Brand-Expanding CLA Arriving in U.S. Mercedes Showrooms
Cars started shipping last Friday from a plant in Kecskemet, Hungary, with a starting price of $29,990. The auto maker is counting on the new entry-level car to help it secure the U.S. luxury sales crown once again in 2013.
September 27, 2013
WASHINGTON – The entry-level ’14 CLA sedan represents one of 30 new Mercedes-Benz vehicles bound for introduction within the next seven years, and the German brand is counting on a strong launch to help it remain the No.1 U.S. luxury brand in 2013.
Cars started shipping last Friday from a plant in Kecskemet, Hungary, with a starting price of $29,990, excluding $925 destination and handling charges. Journalists were in the nation’s capitol this week for test drives here.
For most of the past decade, Mercedes has trailed BMW, Lexus and, at times, Cadillac, in the annual U.S. sales race.

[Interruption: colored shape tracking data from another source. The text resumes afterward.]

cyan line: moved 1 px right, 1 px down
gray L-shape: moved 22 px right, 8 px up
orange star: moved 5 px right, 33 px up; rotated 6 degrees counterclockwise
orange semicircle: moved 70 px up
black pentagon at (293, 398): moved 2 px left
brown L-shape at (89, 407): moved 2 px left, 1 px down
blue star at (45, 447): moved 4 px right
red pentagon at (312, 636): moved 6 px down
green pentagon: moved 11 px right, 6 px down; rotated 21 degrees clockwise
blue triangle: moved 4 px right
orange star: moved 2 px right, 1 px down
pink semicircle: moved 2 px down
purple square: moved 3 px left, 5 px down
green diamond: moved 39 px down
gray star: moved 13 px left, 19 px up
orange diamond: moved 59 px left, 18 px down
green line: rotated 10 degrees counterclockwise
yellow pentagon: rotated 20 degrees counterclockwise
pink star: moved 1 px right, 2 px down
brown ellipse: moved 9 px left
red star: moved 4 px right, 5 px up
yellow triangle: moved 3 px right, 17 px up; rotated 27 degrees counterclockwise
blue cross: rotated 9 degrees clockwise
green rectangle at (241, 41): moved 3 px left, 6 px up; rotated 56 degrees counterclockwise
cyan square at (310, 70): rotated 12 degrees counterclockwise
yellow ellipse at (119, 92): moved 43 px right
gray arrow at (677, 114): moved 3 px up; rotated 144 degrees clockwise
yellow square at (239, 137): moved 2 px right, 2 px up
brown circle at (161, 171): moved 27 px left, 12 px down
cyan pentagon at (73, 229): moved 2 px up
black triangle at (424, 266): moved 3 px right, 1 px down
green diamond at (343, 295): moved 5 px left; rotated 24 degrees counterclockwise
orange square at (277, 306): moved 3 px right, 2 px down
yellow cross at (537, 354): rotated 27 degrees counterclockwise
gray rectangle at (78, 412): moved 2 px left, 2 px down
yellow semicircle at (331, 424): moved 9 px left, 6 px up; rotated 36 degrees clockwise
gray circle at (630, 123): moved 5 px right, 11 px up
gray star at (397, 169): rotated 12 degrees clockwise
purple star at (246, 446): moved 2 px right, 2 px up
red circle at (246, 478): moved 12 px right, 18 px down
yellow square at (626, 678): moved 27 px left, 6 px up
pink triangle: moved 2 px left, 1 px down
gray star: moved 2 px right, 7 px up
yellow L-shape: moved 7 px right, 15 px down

But the brand has finished first the past two years and is on pace to repeat this year.
Through August, Mercedes has sold 203,147 vehicles, good for a segment-leading 18.6% market share, according to WardsAuto data. The automaker’s highest-ever U.S. market share was 19.1% in 2011. The all-time sales peak came last year, with 294,984 vehicles.
“Mercedes-Benz the brand has strong momentum. We are riding a strong tailwind of a recovering market,” Bernie Glaser, vice president-marketing for Mercedes-Benz USA, tells journalists. “Every month this year was another record for Mercedes-Benz.”
The CLA is intended to draw lower-income customers, but the brand’s new flagship, the S-Class sedan, will ply the top end of the luxury segment as well when it debuts next month.
The new entry-level sedan comes in two stripes: the front-wheel-drive CLA250 now arriving in showrooms and the high-powered all-wheel-drive CLA45 AMG 4Matic, going on sale in the fourth quarter.
By spring 2014, an AWD 4Matic version of the CLA250 will be available, followed in third-quarter 2014 by the B-Class compact electric vehicle and the GLA250 4Matic cross/utility vehicle.
Both the B-Class and GLA will share the CLA platform, unlike the new C-Class, which begins production for the first time in the U.S. at the Mercedes plant in Vance, AL, in 2014.
The CLA250 is powered by a direct-injected 2.0L turbocharged 4-cyl. engine rated at 208 hp and 258 lb.-ft. (350 Nm) of torque.
Estimated EPA fuel economy is 26/38 mpg (9.0-6.1 L/100 km) city/highway, which is consistent with test drives this week through Virginia.
A diesel engine will not be offered at launch but is being considered, a Mercedes executive says.
The CLA45 AMG 4Matic comes with a high-output version of the same 2.0L turbo I-4 creating 355 hp and 332 lb.-ft. (450 Nm) of torque.
Fuel-economy numbers are not yet available for the AMG car, but 21 mpg (11.1 L/100 km) is observed during a moderately paced test drive through Maryland.
The AMG version starts at $47,450, but a Mercedes executive says a fully loaded car likely will price closer to $60,000.
A 7-speed dual-clutch transmission is standard in both vehicles, and no manual transmission is offered. A Mercedes executive says customers show little interest in 3-pedal gearboxes. The manual in the SLK roadster has a 2% take-rate.
Mercedes is counting on the CLA to “recalibrate the value perception” and expects a base price below $30,000 to draw in new customers, even those with thin credit histories.
“We are working with Mercedes-Benz Finance to understand this customer to make sure we can get them into the car and get them into the brand and that credit history, or lack of credit history, doesn’t hurt them,” says M. Bart Herring, general manager-product management for MBUSA.
Herring discounts concerns that opening the brand to lower-income buyers will deplete the brand’s exclusivity.
“What we love about the opportunity to get those customers in there is we have a great product and a great dealer network,” Herring says of Mercedes’ 359 U.S. stores.
Ford or Toyota customers may have enjoyed their dealership experiences, he says, “but it’s not a luxury experience. We don’t see a lot of downside if you do it right.”
However, doing it wrong is a big mistake, he admits.
“If we had a product where we said we did everything to get it to $29,990 and we skimped on some things, that’s where the risk would be. When we first had the idea to offer the platform in the U.S., the primary directive was it’s got to be every bit of a Mercedes-Benz. No one can say ever that it would be less than that.”